1. Snowy Owls Have an Enormous Range
During the breeding season, snowy owls inhabit the Arctic Circle tundra. Popular breeding sites In North America include the western Aleutians in Alaska, northeastern Manitoba, northern Quebec, and north Labrador in Canada. During the rest of the year, this nomadic bird regularly ranges from latitudes corresponding to Canada’s southern border to the Arctic sea ice. If living on the ice pack, they hunt sea birds in the open ocean. This range can vary quite a bit, however. A mega-irruption, periods when bird counts are unusually higher, occurs every four years. During these periods, owls have traveled to Hawaii, Texas, Florida, Bermuda, Korea, and Japan.
2. Their Feathers Make Them Heavy
Snowy owls have an abundance of feathers to keep them warm, which adds to their weight of around 4 pounds. This thick feathering makes snowy owls the heaviest owl species in North America; they’re a pound heavier than a great horned owl and double the weight of North America’s tallest owl, the great gray owl. Female snowy owls are larger than males, as they’re over 2 feet tall and have wingspans of up to 6 feet.

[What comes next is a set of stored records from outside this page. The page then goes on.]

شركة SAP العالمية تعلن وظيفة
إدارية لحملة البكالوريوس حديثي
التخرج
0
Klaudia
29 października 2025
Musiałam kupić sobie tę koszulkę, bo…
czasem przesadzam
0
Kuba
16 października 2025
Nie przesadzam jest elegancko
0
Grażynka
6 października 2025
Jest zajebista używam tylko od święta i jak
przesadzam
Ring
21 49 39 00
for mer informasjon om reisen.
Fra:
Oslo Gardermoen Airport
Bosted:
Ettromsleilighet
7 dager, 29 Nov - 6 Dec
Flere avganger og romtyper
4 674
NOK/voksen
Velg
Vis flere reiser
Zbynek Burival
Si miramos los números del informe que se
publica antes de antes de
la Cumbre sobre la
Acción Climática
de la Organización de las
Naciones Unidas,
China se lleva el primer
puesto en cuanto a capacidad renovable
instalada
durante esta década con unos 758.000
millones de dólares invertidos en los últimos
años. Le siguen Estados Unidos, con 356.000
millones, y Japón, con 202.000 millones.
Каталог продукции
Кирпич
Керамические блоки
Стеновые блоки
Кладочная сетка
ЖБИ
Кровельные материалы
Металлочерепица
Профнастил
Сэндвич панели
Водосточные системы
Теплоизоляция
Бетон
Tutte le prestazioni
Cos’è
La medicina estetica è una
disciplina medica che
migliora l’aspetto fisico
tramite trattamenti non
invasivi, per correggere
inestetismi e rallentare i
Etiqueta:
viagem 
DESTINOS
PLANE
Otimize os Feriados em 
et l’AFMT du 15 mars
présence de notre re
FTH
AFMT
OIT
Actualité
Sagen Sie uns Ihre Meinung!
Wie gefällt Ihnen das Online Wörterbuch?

3. They Follow the Lemmings
While snowy owls eat a wide variety of small mammals and even other birds, their diet consists primarily of lemmings, particularly during the breeding season. An adult snowy owl can eat 1,600 lemmings a year. Because of this, their local numbers rise and fall with that of the lemming population. During times of lemming population booms, they can raise double or triple their usual brood.
4. They Store Their Food
During the breeding season, snowy owls create a cache of prey.3 Females store food the male has brought to the nest, generally in a wreath-like formation around the nest. Typically the stock is 10-15 items, but scientists have recorded as many as 83 carcasses. Additionally, males will create caches at separate perches with around 50 lemmings. These caches provide food during times when hunting is scanty.

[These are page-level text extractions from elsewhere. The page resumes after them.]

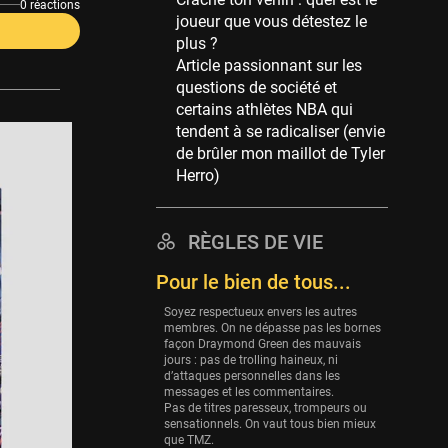
Memphis Grizzlies
0 réactions
joueur que vous détestez le
39 sessions
plus ?
Cleveland Cavaliers
Article passionnant sur les
38 sessions
questions de société et
certains athlètes NBA qui
Orlando Magic
tendent à se radicaliser (envie
36 sessions
de brûler mon maillot de Tyler
Euroleague
Herro)
34 sessions
Charlotte Hornets
RÈGLES DE VIE
32 sessions
Pour le bien de tous...
Houston Rockets
31 sessions
Soyez respectueux envers les autres
membres. On ne dépasse pas les bornes
Washington Wizards
façon Draymond Green des mauvais
29 sessions
jours : pas de trolling haineux, ni
d’attaques personnelles dans les
Portland Trail Blazers
messages et les commentaires.
Pas de titres paresseux, trompeurs ou
27 sessions
sensationnels. On vaut tous bien mieux
que TMZ.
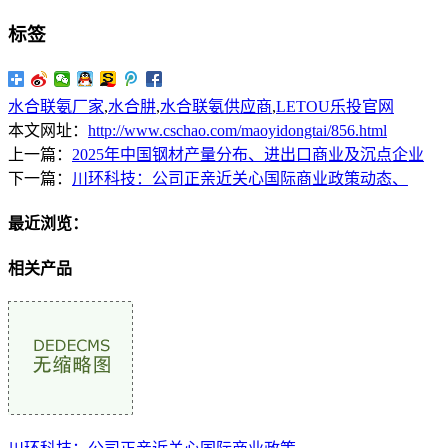
标签
水合联氨厂家
,
水合肼
,
水合联氨供应商
,
LETOU乐投官网
本文网址：
http://www.cschao.com/maoyidongtai/856.html
上一篇：
2025年中国钢材产量分布、进出口商业及沉点企业
下一篇：
川环科技：公司正亲近关心国际商业政策动态、
最近浏览：
相关产品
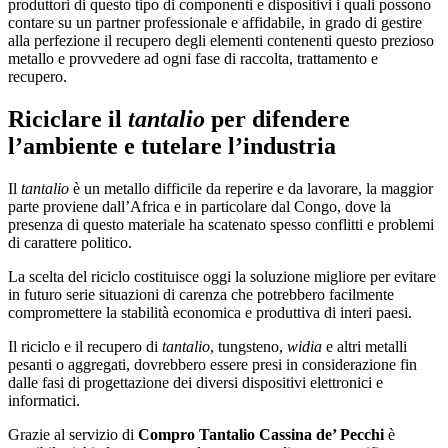
produttori di questo tipo di componenti e dispositivi i quali possono
contare su un partner professionale e affidabile, in grado di gestire
alla perfezione il recupero degli elementi contenenti questo prezioso
metallo e provvedere ad ogni fase di raccolta, trattamento e
recupero.
Riciclare il
tantalio
per difendere
l’ambiente e tutelare l’industria
Il
tantalio
è un metallo difficile da reperire e da lavorare, la maggior
parte proviene dall’Africa e in particolare dal Congo, dove la
presenza di questo materiale ha scatenato spesso conflitti e problemi
di carattere politico.
La scelta del riciclo costituisce oggi la soluzione migliore per evitare
in futuro serie situazioni di carenza che potrebbero facilmente
compromettere la stabilità economica e produttiva di interi paesi.
Il riciclo e il recupero di
tantalio
, tungsteno,
widia
e altri metalli
pesanti o aggregati, dovrebbero essere presi in considerazione fin
dalle fasi di progettazione dei diversi dispositivi elettronici e
informatici.
Grazie al servizio di
Compro Tantalio Cassina de’ Pecchi
è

5. They Are Not Night Owls
The expression “night owl” originated because of the nocturnal habits of most owls. However, snowy owls don’t fit the mold. They aren’t strictly nocturnal or diurnal. Their activity varies depending on location and the amount of sunlight. The type of prey available in the area also determines when the owl sleeps. This ability to hunt during the daylight is a good thing, since they breed in areas where the sun never sets.

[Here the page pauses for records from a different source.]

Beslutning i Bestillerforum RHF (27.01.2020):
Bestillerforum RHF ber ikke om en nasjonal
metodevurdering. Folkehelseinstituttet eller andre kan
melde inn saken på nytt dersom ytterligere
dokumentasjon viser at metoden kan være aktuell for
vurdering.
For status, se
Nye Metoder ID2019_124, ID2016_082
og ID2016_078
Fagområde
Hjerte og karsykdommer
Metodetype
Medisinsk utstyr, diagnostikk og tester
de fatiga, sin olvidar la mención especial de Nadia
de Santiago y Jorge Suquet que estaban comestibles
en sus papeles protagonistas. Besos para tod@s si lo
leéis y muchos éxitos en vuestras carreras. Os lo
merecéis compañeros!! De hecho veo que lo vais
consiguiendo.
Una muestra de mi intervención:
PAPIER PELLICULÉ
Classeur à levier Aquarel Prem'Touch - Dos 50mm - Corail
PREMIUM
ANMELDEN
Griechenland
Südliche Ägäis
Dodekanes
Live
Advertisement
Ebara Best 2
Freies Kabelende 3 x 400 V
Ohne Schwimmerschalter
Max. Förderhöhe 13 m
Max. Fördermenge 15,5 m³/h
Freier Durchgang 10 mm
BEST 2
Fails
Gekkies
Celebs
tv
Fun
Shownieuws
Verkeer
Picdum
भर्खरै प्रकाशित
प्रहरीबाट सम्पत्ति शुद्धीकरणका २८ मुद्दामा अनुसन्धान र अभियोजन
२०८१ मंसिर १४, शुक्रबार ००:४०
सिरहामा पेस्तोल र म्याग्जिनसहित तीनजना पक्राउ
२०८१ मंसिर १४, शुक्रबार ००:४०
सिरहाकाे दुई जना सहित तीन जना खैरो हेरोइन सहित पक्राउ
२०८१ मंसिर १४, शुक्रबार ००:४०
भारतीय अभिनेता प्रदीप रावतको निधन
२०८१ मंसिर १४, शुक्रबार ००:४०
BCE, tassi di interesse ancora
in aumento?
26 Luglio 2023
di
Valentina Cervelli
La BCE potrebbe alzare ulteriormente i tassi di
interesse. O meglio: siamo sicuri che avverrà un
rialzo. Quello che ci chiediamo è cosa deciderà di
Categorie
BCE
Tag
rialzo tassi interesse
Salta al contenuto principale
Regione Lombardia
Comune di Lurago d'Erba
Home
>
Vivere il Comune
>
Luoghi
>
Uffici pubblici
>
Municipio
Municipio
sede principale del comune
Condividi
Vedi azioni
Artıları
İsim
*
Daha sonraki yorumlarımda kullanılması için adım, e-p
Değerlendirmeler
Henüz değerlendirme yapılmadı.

6. They Have Several Different Names
Snowy owls have a variety of names: Arctic owl, ghost owl, Scandanavian night bird, great white owl, the white terror of the north, and Ookpik. These names reflect their appearance and ghost-like silence. Their scientific name is Bubo scandiacus. Until 2004, the snowy owl’s scientific name was Nyctea scandiaca. At that point, genetic evidence indicated that snowy owls’ closest living relative was great horned owls. This resulted in snowy owls, formerly in a genus of their own, getting renamed in the taxonomy. This reclassification is controversial because of the percentage of difference in DNA as well as other differences the owls have from other owls in the Bubo genus. Bubo is the same genus as all other horned owls and the eagle-owls. Scandiacus is a Latinized form of Scandanavia, where taxonomers first noted the owl. Carl Linnaeus, known as the father of modern taxonomy, thought the males and females were different species. He named males Strix scandiaca and females Strix nyctea.